THE PROBLEM:
Check each line of the data, and copy those where "Размер" appears.

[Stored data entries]
=-=-=

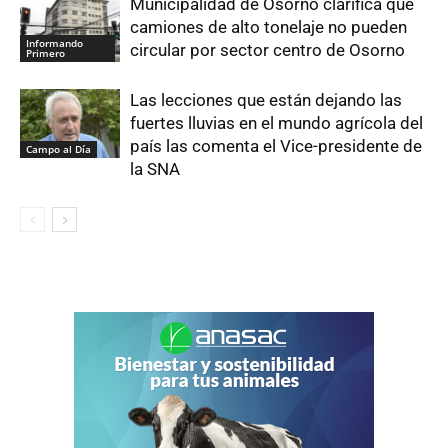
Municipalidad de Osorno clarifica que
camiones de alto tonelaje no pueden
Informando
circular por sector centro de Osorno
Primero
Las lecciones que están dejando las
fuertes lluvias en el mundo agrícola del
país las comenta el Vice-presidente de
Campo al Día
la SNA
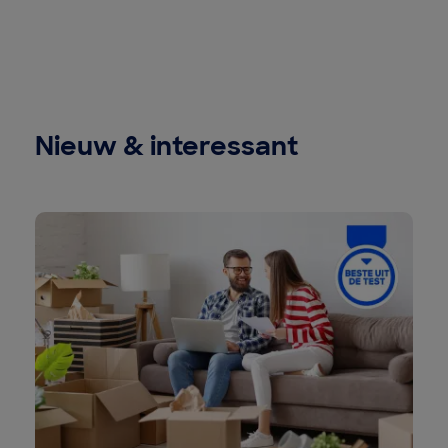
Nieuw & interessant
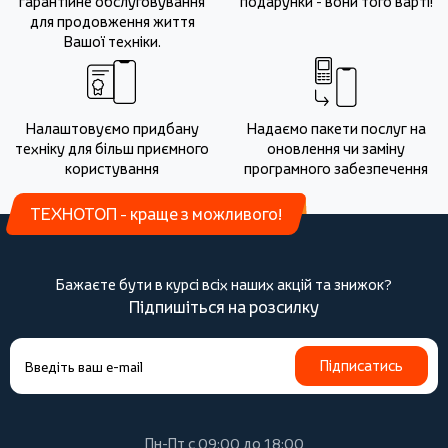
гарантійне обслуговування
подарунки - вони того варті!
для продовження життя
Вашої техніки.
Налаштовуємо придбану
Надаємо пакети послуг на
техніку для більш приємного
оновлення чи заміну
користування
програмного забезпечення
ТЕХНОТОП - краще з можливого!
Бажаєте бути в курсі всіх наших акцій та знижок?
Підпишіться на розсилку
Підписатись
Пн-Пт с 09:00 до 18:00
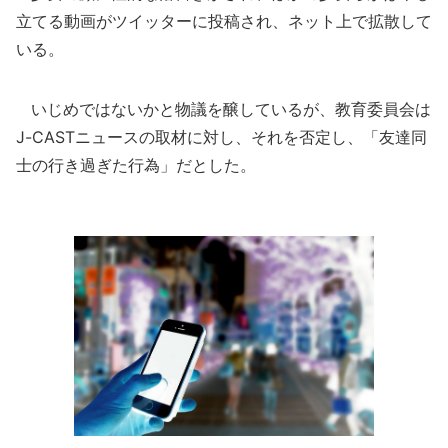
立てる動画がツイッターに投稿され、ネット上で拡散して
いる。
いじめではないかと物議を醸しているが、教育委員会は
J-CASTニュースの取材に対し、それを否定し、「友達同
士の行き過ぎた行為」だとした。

=-=-=

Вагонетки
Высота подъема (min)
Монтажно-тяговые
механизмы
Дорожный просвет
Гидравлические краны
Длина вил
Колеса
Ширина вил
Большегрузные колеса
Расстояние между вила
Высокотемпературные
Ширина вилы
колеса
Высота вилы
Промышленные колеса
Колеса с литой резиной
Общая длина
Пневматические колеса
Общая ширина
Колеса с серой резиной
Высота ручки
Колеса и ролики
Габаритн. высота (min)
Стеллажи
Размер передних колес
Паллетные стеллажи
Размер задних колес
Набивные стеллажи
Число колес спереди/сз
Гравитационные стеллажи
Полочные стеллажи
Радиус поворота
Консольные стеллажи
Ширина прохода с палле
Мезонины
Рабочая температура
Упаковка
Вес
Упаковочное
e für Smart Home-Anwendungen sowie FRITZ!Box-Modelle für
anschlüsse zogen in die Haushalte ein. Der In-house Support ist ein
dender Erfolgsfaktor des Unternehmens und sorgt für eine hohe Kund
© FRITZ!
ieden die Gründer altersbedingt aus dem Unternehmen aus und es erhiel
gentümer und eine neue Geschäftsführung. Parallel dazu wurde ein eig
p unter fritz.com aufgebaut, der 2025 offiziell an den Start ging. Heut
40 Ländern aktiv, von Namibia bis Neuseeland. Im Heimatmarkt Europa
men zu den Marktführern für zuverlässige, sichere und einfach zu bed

=-=-=

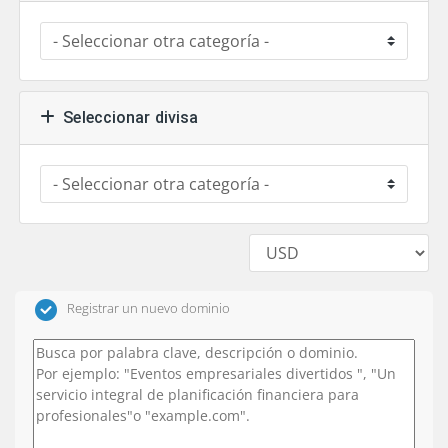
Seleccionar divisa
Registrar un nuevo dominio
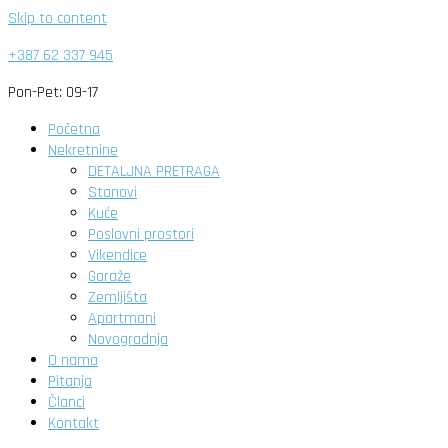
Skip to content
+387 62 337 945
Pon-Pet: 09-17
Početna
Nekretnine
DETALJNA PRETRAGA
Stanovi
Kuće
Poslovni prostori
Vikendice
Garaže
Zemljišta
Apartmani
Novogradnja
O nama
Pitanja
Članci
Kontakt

=-=-=

OUTPUT OF THE EXERCISE:
Размер передних колес
Размер задних колес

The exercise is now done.